Gli effetti per le imprese italiane
Per le imprese italiane gli effetti si concentrano su tre canali: energia, logistica e domanda estera. Il calo del petrolio contiene carburanti e costi industriali, lo sblocco di Hormuz può ridurre i noli e la stabilizzazione del Golfo riattiva ordini e consegne verso Medio Oriente e mercati asiatici serviti via mare. L’export verso l’area, che Confartigianato aveva stimato a rischio per 27,8 miliardi nei mesi di guerra, torna progressivamente percorribile, così come si allenta l’esposizione sui oltre 15 miliardi di import energetici dal Medio Oriente.
| Area aziendale | Indicazione dopo lo sblocco |
|---|---|
| Energia | petrolio in calo e premio geopolitico ridotto; verificare le clausole di aggiornamento prezzo nei contratti di fornitura |
| Logistica | ritorno graduale sulle rotte di Hormuz; confrontare rotta ordinaria e alternativa via Capo di Buona Speranza |
| Assicurazioni | premi war risk attesi in calo; chiedere a broker e compagnia l’aggiornamento scritto delle coperture |
| Export | ordini e consegne verso il Golfo di nuovo percorribili; rivedere penali, termini di consegna e clausole di forza maggiore |
| Liquidità | minor rischio di nuovo shock sui costi; aggiornare il fabbisogno di cassa sui prossimi 90 giorni |
Le misure di sostegno per le imprese esposte
La misura Simest Energia per la competitività internazionale conserva utilità per chi ha già subito rincari energetici o cali di fatturato legati alla crisi del Golfo. Lo sportello apre a finanziamenti agevolati e, per le PMI ammesse, a una quota a fondo perduto fino al 30%, secondo le condizioni previste.
Le imprese con rotte, clienti o fornitori nell’area del Golfo dovrebbero conservare la documentazione sui maggiori costi sostenuti nei mesi di crisi: fatture energetiche, premi assicurativi, extra noli, variazioni di rotta, ritardi di consegna e ordini sospesi possono servire per richieste di agevolazione, rinegoziazioni contrattuali o coperture.
I segnali da seguire nelle prossime settimane
La normalizzazione è avviata, anche se non ancora compiuta. Per imprese e operatori export i segnali da monitorare sono la tenuta dei transiti nello Stretto, l’avanzamento dello sminamento, l’esito del negoziato di 60 giorni sul nucleare e l’eventuale introduzione di un pedaggio iraniano sul transito.

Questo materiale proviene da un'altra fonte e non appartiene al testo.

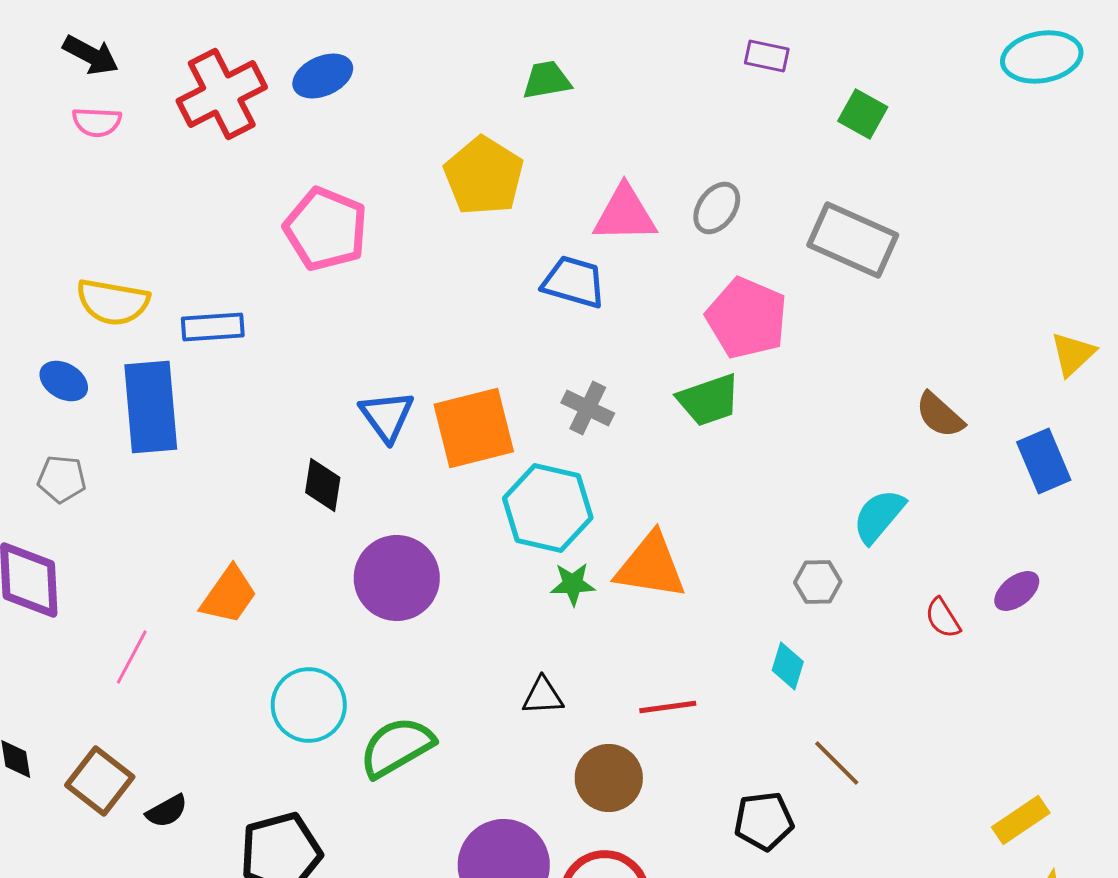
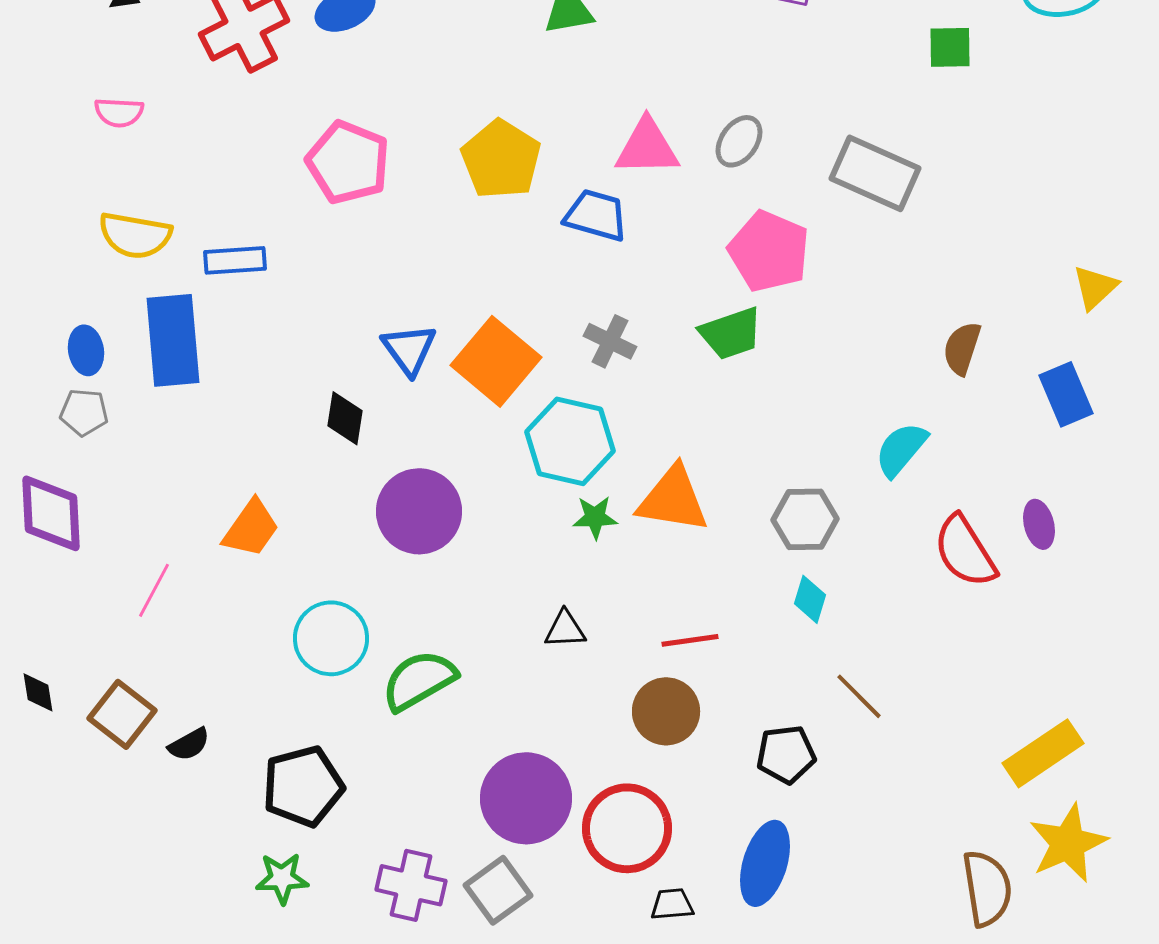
green square: (863, 114) -> (950, 47), moved, turned -30
pink semicircle: (97, 122) -> (119, 112), moved
yellow pentagon: (484, 176) -> (501, 159), moved
blue ellipse: (64, 381) -> (86, 350), moved, turned 51
brown semicircle: (940, 415) -> (962, 348), turned 66
orange square: (474, 428) -> (496, 361), turned -36
gray hexagon: (818, 582) -> (805, 519), moved, size x1.4
purple ellipse: (1017, 591) -> (1039, 524), turned -66
red semicircle: (943, 618) -> (965, 551), size x1.8
brown circle: (609, 778) -> (666, 711), moved
yellow rectangle: (1021, 820) -> (1043, 753), size x1.4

Il segnale per le imprese italiane è positivo, perché allontana il rischio di un nuovo shock su energia, merci e tassi. La prudenza accompagna comunque la fase, finché petroliere, assicuratori e operatori logistici non avranno ripreso transiti regolari lungo Hormuz e finché le verifiche sul nucleare non saranno accettate da tutte le parti.